16. Skip the decorations if they are too much this year.
It’s not like anybody else will be seeing the inside of your home. Without the tinsel, glitter and lights you’d have the additional wholesome feeling of being climate friendly this Christmas.
17. Buy yourself a Christmas gift.
It doesn’t have to be anything extravagant although if the budget allows then who’s stopping you? It could be a solo spa day, a counselling session, a skin care product, a staple piece for your wardrobe, a night course in Spanish, a National Trust membership, or a book- anything that’s brings you an upbeat feeling.
If you need convincing of spending money on yourself this Christmas think of the gift as being symbolic of how hard you have worked and the sacrifices you have made whilst trying to conceive this year.
18. Write lists.
Grief can distract us and make it harder to remember. Writing lists for the tasks you want to do as they come into your head such as sending cards, buying gifts, texting family member could help to combat this.

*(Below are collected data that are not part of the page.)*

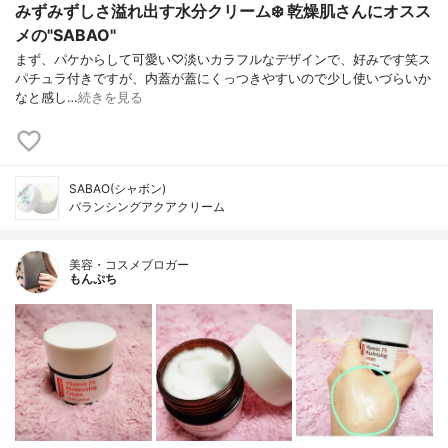
みずみずしさ溢れ出す水分クリーム❄️ 乾燥肌さんにオスス
メの"SABAO"
まず、パケからして可愛い♡淡いカラフルなデザインで、好みです笑ス
パチュラ付きですが、内蓋が蓋にくっつきやすいので少し使いづらいか
なと感し…
続きを見る
SABAO(シャボン)
バランシングアクアクリーム
美容・コスメブロガー
もんぷち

Writing your own list of what will help you to survive December. These lists could be on your phone or in a beautiful notebook- whichever makes your heart lift.
19. Don’t feel guilty for the choices you make
You might feel up to Christmas next year, but if you need a break this year then take it. The Christmas period is about spending time with others, giving our time to others and giving presents to others but you don’t need to feel guilty about not doing this. It’s not selfish. It’s self-care.

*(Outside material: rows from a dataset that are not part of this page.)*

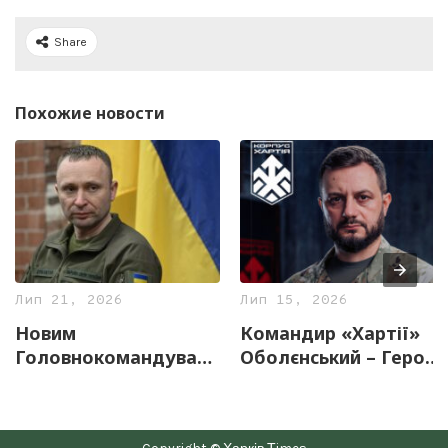
Share
Похожие новости
Лип 21, 2026
Лип 15, 2026
Новим
Командир «Хартії»
Головнокомандувачем
Оболєнський – Герой
Збройних Сил
України
України стане
Михайло Драпатий –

These ideas will not make everything better, but they will help you to get out of your own head space and give you the strength and energy you need to keep moving forward. If you need to spend a few days in bed over Christmas eating junk food because it’s too much effort to do anything else then do it.
Embrace this time and when you’re ready get up- shower, eat a home-cooked meal and take stock and reflect on how far you have come.